A year ago, I wrote an article criticising the lack of progress on the revised NBN plan, introduced by Malcolm Turnbull after the change in government in 2013.
I labelled it a “dismal” performance – and that’s exactly what it was.
Greens Senator Scott Ludlam questioned progress at a Senate hearing on July 11, 2014, which revealed:
“Malcolm Turnbull’s NBN plan is in tatters after revelations in a Senate hearing today that not a single user has been connected to its Fibre to the Node trial, despite announcing the pilot nine months ago.”
In the nine months previous to July last year, not one user had apparently been connected to an MTM-based NBN service – not one.
You would hope that after an entire year that things might be moving along a little better, but how have things been going in the 12 months since last July?
Coalition Policy Shift Creates NBN Co Mess |
“After nearly two years the revised agreements with Telstra has only just commenced, and the Optus agreement hasn’t. The rollout of FTTN and HFC is still in the trial phase and of the million premises made “serviceable” by the NBN, only 67 were served by an MTM technology.”
Only 67 in twelve months? After nine months with none?

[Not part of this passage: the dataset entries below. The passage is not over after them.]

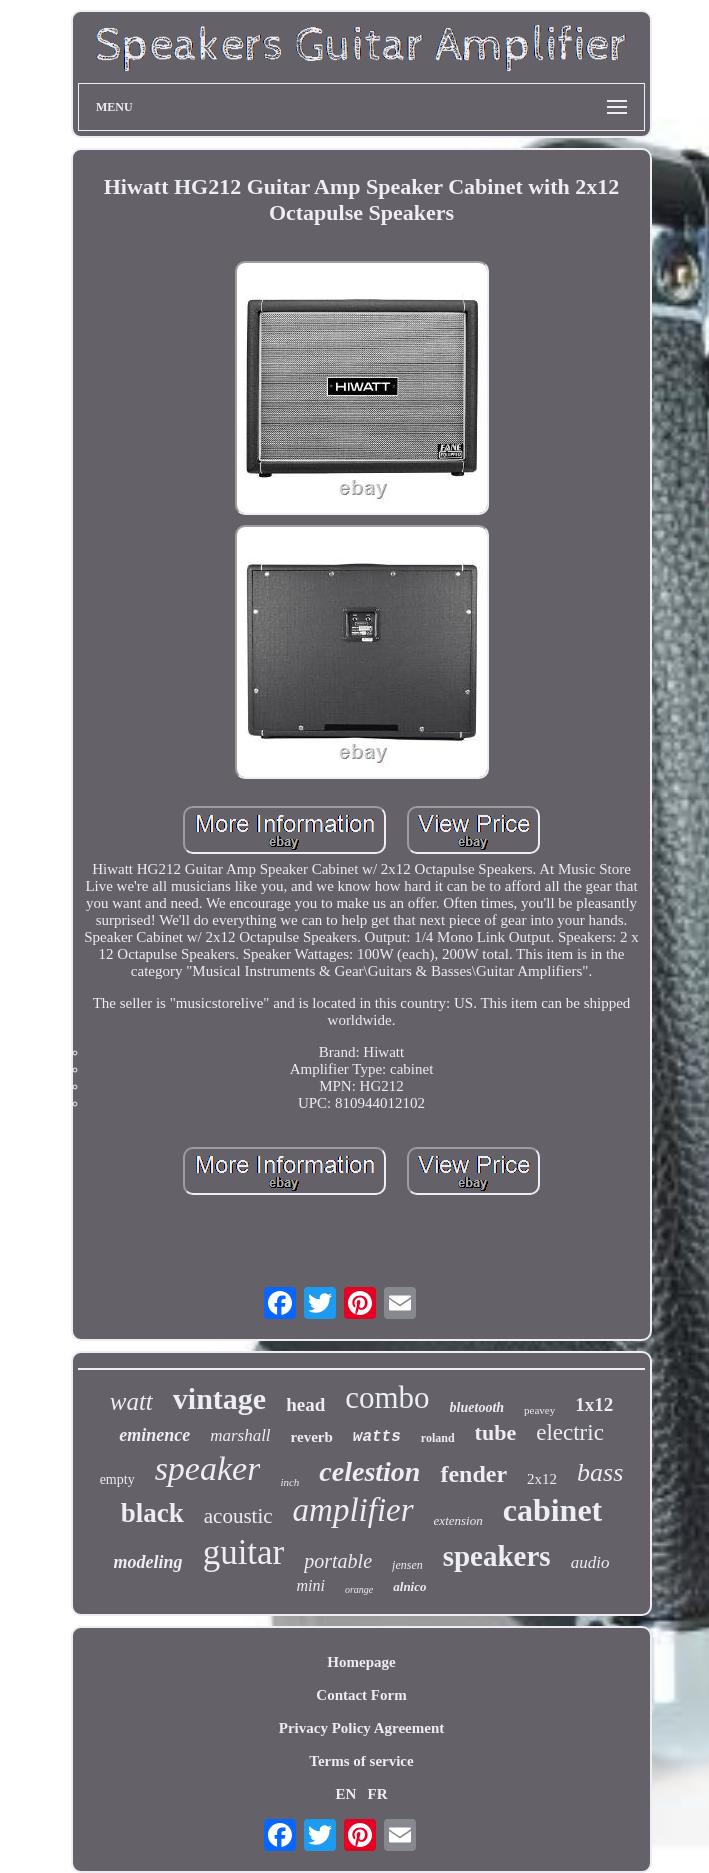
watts (377, 1437)
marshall (240, 1435)
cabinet (553, 1510)
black (152, 1513)
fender (473, 1474)
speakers (497, 1556)
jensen (407, 1565)
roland (438, 1438)
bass (600, 1472)
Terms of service (361, 1761)
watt (131, 1401)
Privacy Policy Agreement (362, 1728)
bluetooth (477, 1407)
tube (496, 1432)
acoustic (238, 1516)
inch (289, 1482)
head (305, 1404)
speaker (208, 1468)
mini (310, 1585)
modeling (148, 1562)
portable (338, 1561)
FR (378, 1794)
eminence (154, 1435)
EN (345, 1794)
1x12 (594, 1404)
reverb (312, 1437)
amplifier (353, 1510)
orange (359, 1589)
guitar (244, 1552)
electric (570, 1432)
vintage (219, 1398)
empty (117, 1479)
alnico (409, 1586)
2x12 (542, 1479)
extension (458, 1520)
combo (387, 1397)
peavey (539, 1410)
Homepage (361, 1662)
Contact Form (361, 1695)
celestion (369, 1471)
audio (590, 1562)
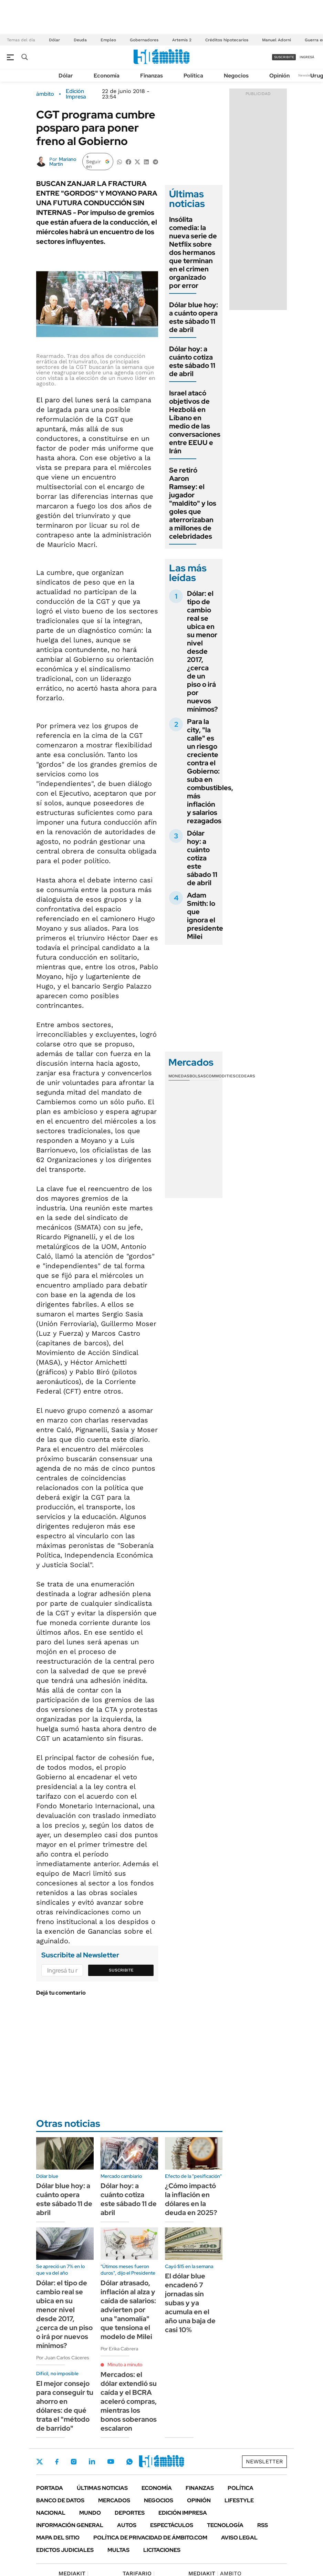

Where is the media attack on this, after it mercilessly attacked the previous FTTP plan? A plan which was at least making progress, albeit more slowly than expected or hoped.
Further:
“Mr Turnbull’s commitment to telling the truth has resulted in the company saying almost nothing. The Strategic Review was heavily redacted, blacking out anything that involved forward commitments. It is now 34 months since NBN Co last issued a full Corporate Plan.”
No corporate plan in 34 months? Under the previous government, these were coming out generally once a year – and sometimes more often than that.
If these details are correct – and they do appear to be – some serious questions need to be asked. He promised a “value for money” NBN solution, and we’re getting nothing of the sort. We are getting redacted documents, and little or no transparency. Certainly, we’re also getting little or no progress.
Malcolm Turnbull is the responsible minister here, and the buck stops with him. Yet in every visible way, he is still failing dismally.